Année de publication : 2017

Type de ressources : Rhizome - Thématique : SANTE MENTALE, SCIENCES HUMAINES, Sociologie

Rhizome n°65-66 – Apprendre le rétablissement (Décembre 2017)

En moins de cinq années, l’idée de rétablissement s’est répandue avec une rapidité qui interroge la solidité de l’armature conceptuelle de la psychiatrie française. Sans reprendre la genèse anglo-saxonne et les particularités contextuelles de ce « succès », maintes fois évoquées dans différents articles de ce Rhizome, nous nous attacherons ici à mieux comprendre quel sens attribuer à cette « importation », alors qu’elle est encore partiellement marginale dans la vie du « secteur ». Son attractivité actuelle, mobilisant quasi tous les acteurs présents dans le champ de la santé mentale (soignants, intervenants sociaux, personnes concernées, familles, chercheurs, médias…) doit être  restituée au sein d’une famille de concepts en voie de globalisation, ayant pour finalité commune d’articuler cure et care, autonomie et dépendance, vulnérabilité et capacités. Potentiellement vulnérable, tout individu serait/devrait être susceptible de se ressaisir, disposant toujours de potentialités sur lesquelles s’appuyer pour… se rétablir : telles sont les nouvelles règles du jeu social. La fortune du concept d’empowerment, lui aussi issu de l’aire culturelle anglo-saxonne est un précédent à méditer. Ses différents usages sociaux montrent les ambiguïtés morales et politiques de sa diffusion à travers le monde. Certes, son implantation dans le paysage français, au plus fort de la mobilisation d’Act Up en 1990, le positionne dans la filiation des luttes des noirs américains, mais différents travaux montrent aussi le succès de ce terme dans les sphères de management de type néo-libéral.

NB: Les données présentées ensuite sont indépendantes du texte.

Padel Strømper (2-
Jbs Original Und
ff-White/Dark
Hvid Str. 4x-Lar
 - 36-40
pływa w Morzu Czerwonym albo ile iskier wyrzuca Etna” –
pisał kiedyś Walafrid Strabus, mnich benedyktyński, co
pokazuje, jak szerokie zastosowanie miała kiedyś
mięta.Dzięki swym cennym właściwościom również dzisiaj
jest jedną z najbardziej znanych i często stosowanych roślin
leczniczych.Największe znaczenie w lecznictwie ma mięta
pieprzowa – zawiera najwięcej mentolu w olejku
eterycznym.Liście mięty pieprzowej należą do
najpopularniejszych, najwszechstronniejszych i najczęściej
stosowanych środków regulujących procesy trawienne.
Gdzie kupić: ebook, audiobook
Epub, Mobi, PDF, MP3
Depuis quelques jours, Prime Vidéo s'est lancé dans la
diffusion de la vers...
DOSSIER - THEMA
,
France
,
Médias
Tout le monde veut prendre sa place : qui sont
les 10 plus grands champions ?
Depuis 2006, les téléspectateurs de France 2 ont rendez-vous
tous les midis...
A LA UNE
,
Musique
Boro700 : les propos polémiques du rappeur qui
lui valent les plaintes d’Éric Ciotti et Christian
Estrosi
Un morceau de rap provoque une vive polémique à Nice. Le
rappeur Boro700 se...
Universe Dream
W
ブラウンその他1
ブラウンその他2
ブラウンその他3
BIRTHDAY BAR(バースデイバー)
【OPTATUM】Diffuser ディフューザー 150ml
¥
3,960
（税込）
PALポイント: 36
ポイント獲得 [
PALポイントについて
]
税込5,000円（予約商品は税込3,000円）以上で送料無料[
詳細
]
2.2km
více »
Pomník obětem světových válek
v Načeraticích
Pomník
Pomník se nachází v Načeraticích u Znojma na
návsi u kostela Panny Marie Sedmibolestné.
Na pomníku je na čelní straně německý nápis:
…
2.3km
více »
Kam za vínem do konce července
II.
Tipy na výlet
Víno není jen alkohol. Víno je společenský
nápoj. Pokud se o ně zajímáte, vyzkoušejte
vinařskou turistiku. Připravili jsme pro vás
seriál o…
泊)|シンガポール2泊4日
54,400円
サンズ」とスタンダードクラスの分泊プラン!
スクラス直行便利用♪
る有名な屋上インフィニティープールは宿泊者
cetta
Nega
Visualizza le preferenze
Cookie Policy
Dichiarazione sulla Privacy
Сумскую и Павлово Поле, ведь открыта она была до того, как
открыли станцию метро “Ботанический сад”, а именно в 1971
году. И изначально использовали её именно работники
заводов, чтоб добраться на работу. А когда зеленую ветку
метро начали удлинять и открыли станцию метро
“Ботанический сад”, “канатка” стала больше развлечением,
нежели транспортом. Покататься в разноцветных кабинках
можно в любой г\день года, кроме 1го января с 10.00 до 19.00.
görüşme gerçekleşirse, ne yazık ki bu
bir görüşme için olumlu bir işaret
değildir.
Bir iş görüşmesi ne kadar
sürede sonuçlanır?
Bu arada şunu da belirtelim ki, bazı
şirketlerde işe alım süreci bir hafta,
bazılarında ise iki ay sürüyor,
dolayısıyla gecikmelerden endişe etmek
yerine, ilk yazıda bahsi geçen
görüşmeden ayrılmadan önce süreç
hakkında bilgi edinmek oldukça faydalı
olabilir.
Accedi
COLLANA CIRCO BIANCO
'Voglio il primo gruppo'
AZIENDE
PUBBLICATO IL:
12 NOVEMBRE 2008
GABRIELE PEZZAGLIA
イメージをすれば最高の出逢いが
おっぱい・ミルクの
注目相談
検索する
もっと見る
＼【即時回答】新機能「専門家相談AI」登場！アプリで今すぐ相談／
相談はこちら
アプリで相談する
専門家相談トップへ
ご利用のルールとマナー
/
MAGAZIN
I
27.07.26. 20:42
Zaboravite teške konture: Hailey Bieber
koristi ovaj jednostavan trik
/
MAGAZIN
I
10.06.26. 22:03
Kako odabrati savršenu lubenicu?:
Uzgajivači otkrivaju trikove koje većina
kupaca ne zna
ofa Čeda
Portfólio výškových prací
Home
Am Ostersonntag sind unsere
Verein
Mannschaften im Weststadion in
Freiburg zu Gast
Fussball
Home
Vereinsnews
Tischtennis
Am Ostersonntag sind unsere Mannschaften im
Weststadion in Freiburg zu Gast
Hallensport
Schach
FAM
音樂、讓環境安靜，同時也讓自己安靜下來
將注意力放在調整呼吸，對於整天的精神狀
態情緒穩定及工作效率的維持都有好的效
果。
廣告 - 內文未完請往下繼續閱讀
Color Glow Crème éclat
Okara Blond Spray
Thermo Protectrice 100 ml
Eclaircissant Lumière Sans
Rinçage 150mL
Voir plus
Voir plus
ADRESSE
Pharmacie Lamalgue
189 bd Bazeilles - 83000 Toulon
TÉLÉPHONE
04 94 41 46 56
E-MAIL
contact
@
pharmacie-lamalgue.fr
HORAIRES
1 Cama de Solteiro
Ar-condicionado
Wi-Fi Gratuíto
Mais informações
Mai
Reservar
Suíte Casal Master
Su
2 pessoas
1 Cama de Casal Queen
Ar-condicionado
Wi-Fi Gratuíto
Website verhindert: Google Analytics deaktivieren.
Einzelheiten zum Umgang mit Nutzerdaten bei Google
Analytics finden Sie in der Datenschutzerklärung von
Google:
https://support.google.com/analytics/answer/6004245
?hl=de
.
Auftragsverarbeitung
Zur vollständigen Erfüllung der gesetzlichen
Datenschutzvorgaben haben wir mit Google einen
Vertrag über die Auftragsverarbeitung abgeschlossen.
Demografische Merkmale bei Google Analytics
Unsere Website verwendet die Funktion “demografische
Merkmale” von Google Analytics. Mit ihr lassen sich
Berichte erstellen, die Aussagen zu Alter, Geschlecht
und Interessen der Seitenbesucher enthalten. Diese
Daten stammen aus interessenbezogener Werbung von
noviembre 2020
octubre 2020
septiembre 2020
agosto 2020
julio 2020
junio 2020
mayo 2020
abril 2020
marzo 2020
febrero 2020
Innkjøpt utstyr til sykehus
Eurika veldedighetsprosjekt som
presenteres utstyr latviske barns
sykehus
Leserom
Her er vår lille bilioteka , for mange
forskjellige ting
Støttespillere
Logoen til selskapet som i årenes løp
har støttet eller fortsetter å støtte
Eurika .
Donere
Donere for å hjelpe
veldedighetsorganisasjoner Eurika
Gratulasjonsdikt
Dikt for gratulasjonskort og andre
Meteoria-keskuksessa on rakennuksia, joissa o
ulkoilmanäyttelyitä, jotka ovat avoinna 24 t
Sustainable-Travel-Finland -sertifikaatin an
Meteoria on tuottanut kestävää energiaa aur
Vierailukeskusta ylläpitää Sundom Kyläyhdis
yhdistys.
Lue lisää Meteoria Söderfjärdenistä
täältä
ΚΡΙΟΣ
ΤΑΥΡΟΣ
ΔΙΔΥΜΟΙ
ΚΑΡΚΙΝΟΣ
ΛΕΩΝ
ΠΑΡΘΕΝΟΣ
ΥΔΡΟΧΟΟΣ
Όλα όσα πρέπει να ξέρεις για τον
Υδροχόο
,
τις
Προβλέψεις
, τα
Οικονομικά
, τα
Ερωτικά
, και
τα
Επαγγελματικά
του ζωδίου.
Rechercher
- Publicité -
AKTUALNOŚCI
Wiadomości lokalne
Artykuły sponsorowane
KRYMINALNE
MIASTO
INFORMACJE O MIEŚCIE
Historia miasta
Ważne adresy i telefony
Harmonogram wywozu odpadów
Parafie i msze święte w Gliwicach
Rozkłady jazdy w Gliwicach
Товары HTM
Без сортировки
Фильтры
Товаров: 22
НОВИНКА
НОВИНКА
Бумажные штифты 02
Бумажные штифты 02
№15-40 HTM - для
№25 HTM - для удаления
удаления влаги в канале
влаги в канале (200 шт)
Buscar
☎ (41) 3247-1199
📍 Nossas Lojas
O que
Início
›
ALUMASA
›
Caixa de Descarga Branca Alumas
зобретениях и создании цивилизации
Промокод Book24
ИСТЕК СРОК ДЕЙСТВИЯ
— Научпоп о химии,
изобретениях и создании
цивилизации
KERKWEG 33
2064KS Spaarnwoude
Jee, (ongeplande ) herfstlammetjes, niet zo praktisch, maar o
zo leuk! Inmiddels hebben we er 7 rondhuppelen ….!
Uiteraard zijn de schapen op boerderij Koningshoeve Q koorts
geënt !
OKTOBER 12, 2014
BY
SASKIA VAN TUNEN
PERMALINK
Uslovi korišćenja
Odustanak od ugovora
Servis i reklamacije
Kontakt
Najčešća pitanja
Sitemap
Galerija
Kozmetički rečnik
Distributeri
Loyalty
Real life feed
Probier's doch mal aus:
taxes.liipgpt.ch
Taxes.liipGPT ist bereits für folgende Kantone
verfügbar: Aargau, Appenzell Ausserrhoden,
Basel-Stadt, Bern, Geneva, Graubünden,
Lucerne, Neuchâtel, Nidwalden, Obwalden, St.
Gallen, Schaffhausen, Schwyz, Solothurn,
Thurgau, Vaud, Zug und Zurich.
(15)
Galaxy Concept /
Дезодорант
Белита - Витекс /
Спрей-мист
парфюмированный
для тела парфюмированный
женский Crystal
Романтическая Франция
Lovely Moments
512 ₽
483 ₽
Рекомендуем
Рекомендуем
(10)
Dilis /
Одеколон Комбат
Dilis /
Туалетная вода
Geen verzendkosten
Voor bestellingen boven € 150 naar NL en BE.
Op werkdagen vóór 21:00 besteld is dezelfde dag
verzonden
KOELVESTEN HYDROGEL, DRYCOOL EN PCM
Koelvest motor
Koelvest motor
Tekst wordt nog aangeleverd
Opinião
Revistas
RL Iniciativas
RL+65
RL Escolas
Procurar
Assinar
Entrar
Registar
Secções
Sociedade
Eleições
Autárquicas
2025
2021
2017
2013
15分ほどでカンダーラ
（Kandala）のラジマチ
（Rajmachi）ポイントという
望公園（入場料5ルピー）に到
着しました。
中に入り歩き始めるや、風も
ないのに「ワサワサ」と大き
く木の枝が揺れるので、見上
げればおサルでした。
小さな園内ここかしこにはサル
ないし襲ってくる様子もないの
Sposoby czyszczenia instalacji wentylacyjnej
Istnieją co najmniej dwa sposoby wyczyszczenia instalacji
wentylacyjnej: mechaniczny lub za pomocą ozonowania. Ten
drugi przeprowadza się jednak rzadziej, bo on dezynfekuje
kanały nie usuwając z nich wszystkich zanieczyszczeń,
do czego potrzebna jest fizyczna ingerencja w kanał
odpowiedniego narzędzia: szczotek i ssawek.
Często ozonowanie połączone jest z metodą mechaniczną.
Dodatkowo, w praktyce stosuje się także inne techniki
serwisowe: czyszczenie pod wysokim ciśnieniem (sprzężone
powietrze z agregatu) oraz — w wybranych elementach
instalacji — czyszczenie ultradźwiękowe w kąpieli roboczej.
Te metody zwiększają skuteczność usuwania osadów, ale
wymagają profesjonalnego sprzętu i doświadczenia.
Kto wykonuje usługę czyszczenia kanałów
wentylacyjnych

Au vu de ce précédent, une vigilance s’impose. Il convient d’être attentif à la manière dont les acteurs français usent de la traduction française du recovery. Lise Demailly, sociologue, débusquant les ambiguïtés et les enjeux hexagonaux liés à ce concept, propose de qualifier le processus qui consiste à « se rétablir » par le terme « aller mieux », qui a le mérite de préciser que le rétablissement est un processus non médical à ne pas confondre avec la guérison. (…)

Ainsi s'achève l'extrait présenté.